Researchers at Argonne National Laboratory and the UChicago Pritzker School of Molecular Engineering (UChicago PME) have identified the source of a long-standing battery problem linked to fading capacity, shorter lifespans, and in some cases fires. The findings clarify why certain advanced lithium ion batteries break down faster than expected and how those failures might be reduced.

The work, published in Nature Nanotechnology, explains how extremely small internal stresses can build up inside battery materials and trigger cracking. These effects are especially important for batteries used in electric vehicles and other high demand technologies, where durability and safety are critical.

"Electrification of society needs everyone's contribution," said one of the corresponding authors Khalil Amine, Argonne Distinguished Fellow and Joint Professor at UChicago, "If people don't trust batteries to be safe and long-lasting, they won't choose to use them."

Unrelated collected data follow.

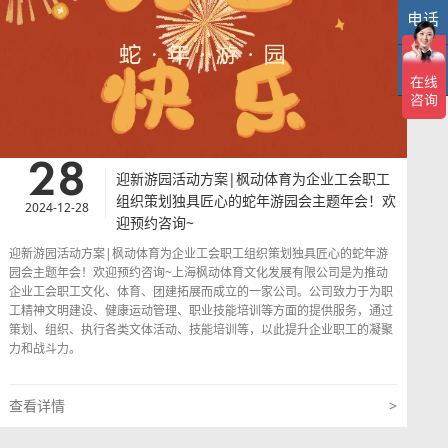
业工会职工文化、体育、团建拓展而成立的一家公司。公司致力于为职工
电话
40
精神文明建设、健康运动管理、职业技能培训等方面的提供服务，通过策
划、组织、执行各类文体活动、技能培训等，以此提升企业职工的凝聚力
和战斗力。
TOP
TO
查看详情
>
28
​迎新游园活动方案|枫动体育为企业工会职工
组织策划独具匠心的蛇年游园会主题年会！欢
2024-12-28
迎预约咨询~
​迎新游园活动方案|枫动体育为企业工会职工组织策划独具匠心的蛇年游
园会主题年会！欢迎预约咨询~上海枫动体育文化发展有限公司是为推动
企业工会职工文化、体育、团建拓展而成立的一家公司。公司致力于为职
工精神文明建设、健康运动管理、职业技能培训等方面的提供服务，通过
策划、组织、执行各类文体活动、技能培训等，以此提升企业职工的凝聚
力和战斗力。
查看详情
>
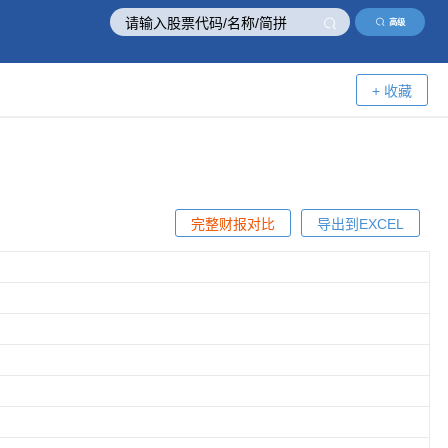
高级
+ 收藏
完整财报对比
导出到EXCEL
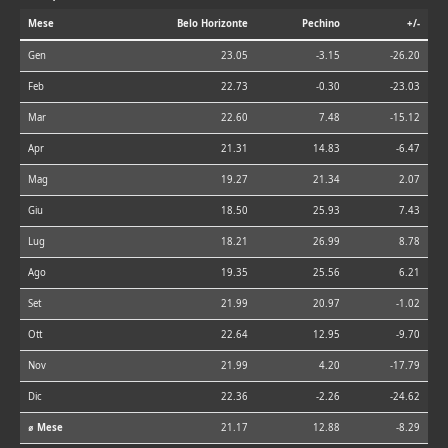
Mese
Belo Horizonte
Pechino
+/-
Gen
23.05
-3.15
-26.20
Feb
22.73
-0.30
-23.03
Mar
22.60
7.48
-15.12
Apr
21.31
14.83
-6.47
Mag
19.27
21.34
2.07
Giu
18.50
25.93
7.43
Lug
18.21
26.99
8.78
Ago
19.35
25.56
6.21
Set
21.99
20.97
-1.02
Ott
22.64
12.95
-9.70
Nov
21.99
4.20
-17.79
Dic
22.36
-2.26
-24.62
⌀ Mese
21.17
12.88
-8.29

Why New Battery Materials Fell Short

For years, engineers have struggled with cracking in lithium ion batteries that use polycrystalline nickel rich materials (PC-NMC) in their cathodes. These materials are made of many tiny crystal grains packed together, and repeated charging and discharging can cause them to fracture. To avoid this issue, researchers began shifting toward single-crystal nickel rich layered oxides (SC-NMC), which lack those internal grain boundaries.

Despite the promise, single-crystal cathodes did not always perform as well as expected. The new study explains why. The research was led by Jing Wang during her PhD work at UChicago PME through the GRC program, under the joint supervision of Prof. Shirley Meng's Laboratory for Energy Storage and Conversion and Amine's Advanced Battery Technology team.

The team found that design rules developed for polycrystalline cathodes were being incorrectly applied to single-crystal materials. That mismatch, they discovered, was at the heart of the performance problems.

Through the GRC program and UChicago's Energy Transition Network, Wang collaborated closely with national laboratory scientists and industry partners to push the research forward.

"When people try to transition to single-crystal cathodes, they have been following similar design principles as the polycrystal ones," said Wang, now a postdoctoral researcher working with UChicago and Argonne. "Our work identifies that the major degradation mechanism of the single-crystal particles is different from the polycrystal ones, which leads to the different composition requirements."

Rethinking Battery Design and Materials

The findings challenge both traditional battery design strategies and assumptions about which elements help or hurt performance. In particular, the study reshapes the understanding of how cobalt and manganese influence mechanical failure inside batteries.